↓

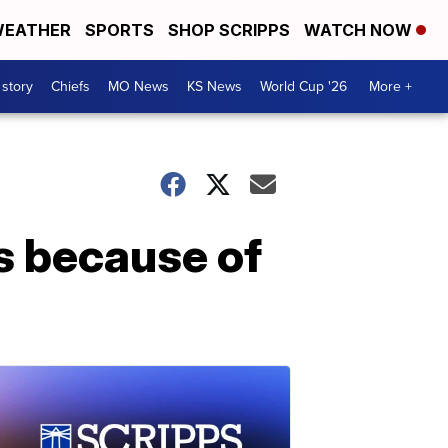
EATHER
SPORTS
SHOP SCRIPPS
WATCH NOW
 story
Chiefs
MO News
KS News
World Cup '26
More +
rs because of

↑

• Problem: Print each entry precisely as written; the pictures stay out.

• Response to this exercise:
EATHER
SPORTS
SHOP SCRIPPS
WATCH NOW
 story
Chiefs
MO News
KS News
World Cup '26
More +
rs because of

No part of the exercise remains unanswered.